In an age of international and domestic terror, fire service and law enforcement representatives along with elected officials and technology researchers across the country are working collaboratively to find ways to enhance their response capabilities and better secure their emergency scenes.
As we prepare to respond to the pressing issues facing the fire service today, it’s almost impossible to remember our relative innocence of 15 years ago, mere months before the bombing of the Alfred P. Murrah Federal Building brought the threat of terrorism home with a vengeance. Although just three years previously, six people were killed and more than a thousand were wounded in Osama bin Laden’s earlier attempt on the World Trade Center, and seven years before that members of the Rajneeshee cult in Oregon committed the first domestic bioterrorist attack, it took Oklahoma City and the days and years that followed, culminating on 9/11, to make us truly understand that we had experienced a revolutionary change and would thereafter be living in and responding to an age of terrorism.

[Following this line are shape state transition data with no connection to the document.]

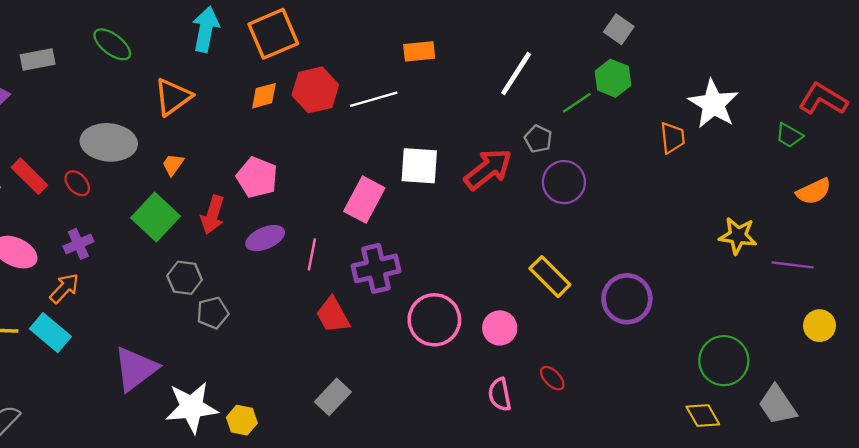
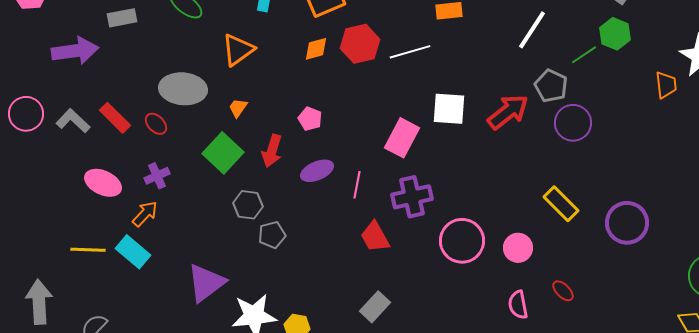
gray pentagon: (538, 139) -> (551, 86), size x1.4
pink pentagon: (257, 177) -> (310, 119), size x0.7

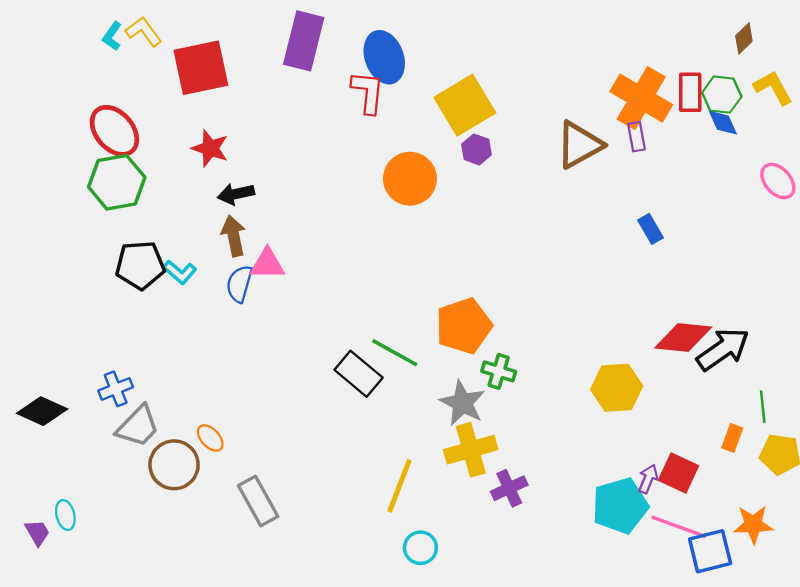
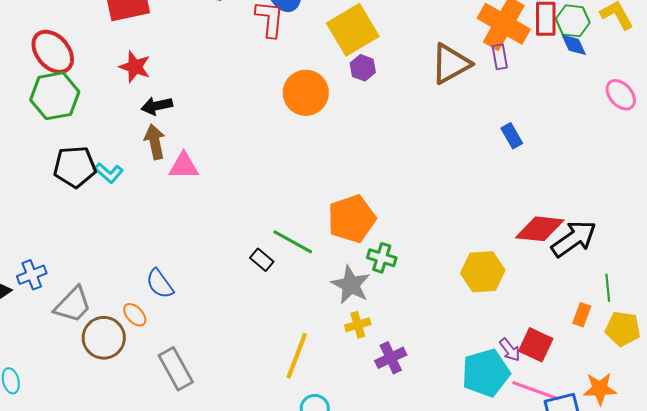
blue semicircle: (239, 284) -> (160, 284), moved, turned -52
black rectangle: (359, 374) -> (262, 260), size x0.6
blue cross: (116, 389) -> (32, 275), moved
yellow cross: (471, 450) -> (358, 325), size x0.6
purple arrow: (648, 479) -> (510, 350), turned 120

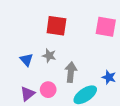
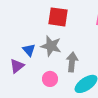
gray star: (49, 56) -> (51, 46), size x1.5
purple triangle: (28, 94) -> (17, 66), moved

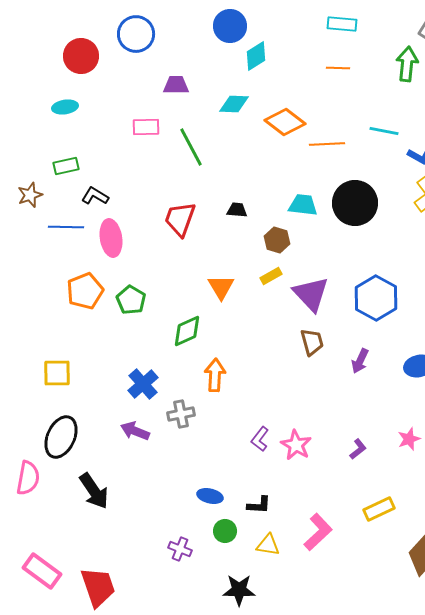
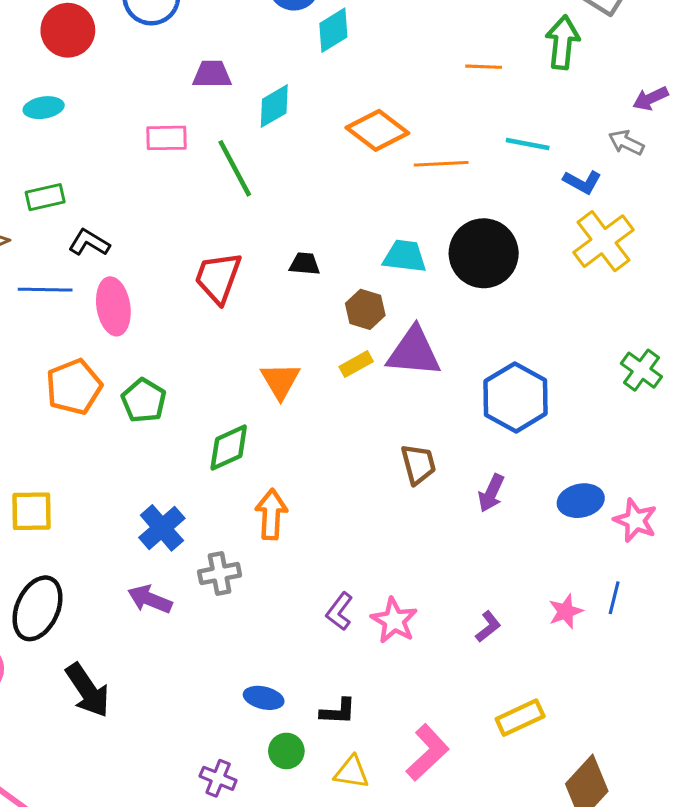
orange line: (338, 68) -> (484, 67), moved
cyan diamond: (234, 104) -> (274, 106), moved, turned -32
purple triangle: (311, 294) -> (414, 352), moved, turned -42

Ted Kaczynski’s earliest foray on the grounds of the University of Illinois in Chicago back in 1978 and his many other improvised explosive devices that led to his eventual Montana arrest as the Unabomber, just days before Timothy McVeigh and Terry Nichols’ truck bomb 1,400 miles away killed 168 men, women, and children in Oklahoma, barely registered as a blip on the national fire service radar. Because his attacks were spread over several decades and his victims were separated by thousands of miles, and since those communication technologies we now take for granted that allow local fire and law enforcement agencies to share data had not yet emerged, first responders took a traditionally bifurcated approach to the separate police and fire threats posed by Kaczynski and his kind. Today, first responders can no longer accept such a compartmentalized approach, and the aphorism citing “two hundred years of tradition unimpeded by progress” cannot continue, as the threats we’ve faced in recent history and those looming on the horizon requireeven demandthat we change the way we do business.